- Opening Delimiter -

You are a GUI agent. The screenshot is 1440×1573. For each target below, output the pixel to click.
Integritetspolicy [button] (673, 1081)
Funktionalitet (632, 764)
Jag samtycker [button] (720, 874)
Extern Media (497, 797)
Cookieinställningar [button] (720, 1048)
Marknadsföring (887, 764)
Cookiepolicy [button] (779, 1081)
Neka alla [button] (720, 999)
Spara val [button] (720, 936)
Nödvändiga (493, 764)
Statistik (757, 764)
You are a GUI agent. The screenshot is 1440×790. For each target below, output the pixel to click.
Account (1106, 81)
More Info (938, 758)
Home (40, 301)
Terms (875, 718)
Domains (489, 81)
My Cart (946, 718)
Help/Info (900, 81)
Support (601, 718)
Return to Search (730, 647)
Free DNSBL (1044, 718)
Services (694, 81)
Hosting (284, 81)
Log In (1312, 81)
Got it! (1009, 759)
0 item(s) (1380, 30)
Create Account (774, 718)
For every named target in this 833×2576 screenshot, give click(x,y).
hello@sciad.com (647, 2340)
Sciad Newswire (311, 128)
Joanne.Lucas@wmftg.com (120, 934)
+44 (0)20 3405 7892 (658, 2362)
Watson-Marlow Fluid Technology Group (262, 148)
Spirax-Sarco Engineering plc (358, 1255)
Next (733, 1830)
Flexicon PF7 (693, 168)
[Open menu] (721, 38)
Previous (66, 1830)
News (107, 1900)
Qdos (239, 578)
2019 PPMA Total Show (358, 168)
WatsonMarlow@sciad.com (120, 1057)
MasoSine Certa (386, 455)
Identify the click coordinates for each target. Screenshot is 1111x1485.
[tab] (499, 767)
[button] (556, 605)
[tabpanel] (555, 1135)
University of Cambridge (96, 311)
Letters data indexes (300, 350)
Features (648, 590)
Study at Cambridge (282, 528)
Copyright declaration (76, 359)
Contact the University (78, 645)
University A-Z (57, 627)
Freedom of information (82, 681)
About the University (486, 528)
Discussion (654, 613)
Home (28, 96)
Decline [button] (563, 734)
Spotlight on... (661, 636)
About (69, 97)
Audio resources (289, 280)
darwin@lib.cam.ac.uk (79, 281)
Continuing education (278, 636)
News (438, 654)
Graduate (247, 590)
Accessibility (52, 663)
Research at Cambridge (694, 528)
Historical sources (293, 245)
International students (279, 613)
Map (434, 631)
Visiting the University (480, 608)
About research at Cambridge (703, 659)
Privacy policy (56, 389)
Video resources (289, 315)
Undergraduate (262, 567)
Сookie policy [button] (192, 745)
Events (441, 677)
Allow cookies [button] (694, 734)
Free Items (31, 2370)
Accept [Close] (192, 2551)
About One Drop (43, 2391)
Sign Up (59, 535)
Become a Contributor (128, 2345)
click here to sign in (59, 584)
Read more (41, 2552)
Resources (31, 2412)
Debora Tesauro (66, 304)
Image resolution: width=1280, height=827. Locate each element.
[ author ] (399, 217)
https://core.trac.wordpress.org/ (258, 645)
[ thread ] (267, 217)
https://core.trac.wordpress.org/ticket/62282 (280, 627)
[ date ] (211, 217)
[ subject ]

- Closing Delimiter -

[The problem] Nothing in the data should be left out when you retype it exactly.

[Written solution]
You are a GUI agent. The screenshot is 1440×1573. For each target below, output the pixel to click.
Integritetspolicy [button] (673, 1081)
Funktionalitet (632, 764)
Jag samtycker [button] (720, 874)
Extern Media (497, 797)
Cookieinställningar [button] (720, 1048)
Marknadsföring (887, 764)
Cookiepolicy [button] (779, 1081)
Neka alla [button] (720, 999)
Spara val [button] (720, 936)
Nödvändiga (493, 764)
Statistik (757, 764)
You are a GUI agent. The screenshot is 1440×790. For each target below, output the pixel to click.
Account (1106, 81)
More Info (938, 758)
Home (40, 301)
Terms (875, 718)
Domains (489, 81)
My Cart (946, 718)
Help/Info (900, 81)
Support (601, 718)
Return to Search (730, 647)
Free DNSBL (1044, 718)
Services (694, 81)
Hosting (284, 81)
Log In (1312, 81)
Got it! (1009, 759)
0 item(s) (1380, 30)
Create Account (774, 718)
For every named target in this 833×2576 screenshot, give click(x,y).
hello@sciad.com (647, 2340)
Sciad Newswire (311, 128)
Joanne.Lucas@wmftg.com (120, 934)
+44 (0)20 3405 7892 (658, 2362)
Watson-Marlow Fluid Technology Group (262, 148)
Spirax-Sarco Engineering plc (358, 1255)
Next (733, 1830)
Flexicon PF7 (693, 168)
[Open menu] (721, 38)
Previous (66, 1830)
News (107, 1900)
Qdos (239, 578)
2019 PPMA Total Show (358, 168)
WatsonMarlow@sciad.com (120, 1057)
MasoSine Certa (386, 455)
Identify the click coordinates for each target. Screenshot is 1111x1485.
[tab] (499, 767)
[button] (556, 605)
[tabpanel] (555, 1135)
University of Cambridge (96, 311)
Letters data indexes (300, 350)
Features (648, 590)
Study at Cambridge (282, 528)
Copyright declaration (76, 359)
Contact the University (78, 645)
University A-Z (57, 627)
Freedom of information (82, 681)
About the University (486, 528)
Discussion (654, 613)
Home (28, 96)
Decline [button] (563, 734)
Spotlight on... (661, 636)
About (69, 97)
Audio resources (289, 280)
darwin@lib.cam.ac.uk (79, 281)
Continuing education (278, 636)
News (438, 654)
Graduate (247, 590)
Accessibility (52, 663)
Research at Cambridge (694, 528)
Historical sources (293, 245)
International students (279, 613)
Map (434, 631)
Visiting the University (480, 608)
About research at Cambridge (703, 659)
Privacy policy (56, 389)
Video resources (289, 315)
Undergraduate (262, 567)
Сookie policy [button] (192, 745)
Events (441, 677)
Allow cookies [button] (694, 734)
Free Items (31, 2370)
Accept [Close] (192, 2551)
About One Drop (43, 2391)
Sign Up (59, 535)
Become a Contributor (128, 2345)
click here to sign in (59, 584)
Read more (41, 2552)
Resources (31, 2412)
Debora Tesauro (66, 304)
Image resolution: width=1280, height=827. Locate each element.
[ author ] (399, 217)
https://core.trac.wordpress.org/ (258, 645)
[ thread ] (267, 217)
https://core.trac.wordpress.org/ticket/62282 (280, 627)
[ date ] (211, 217)
[ subject ]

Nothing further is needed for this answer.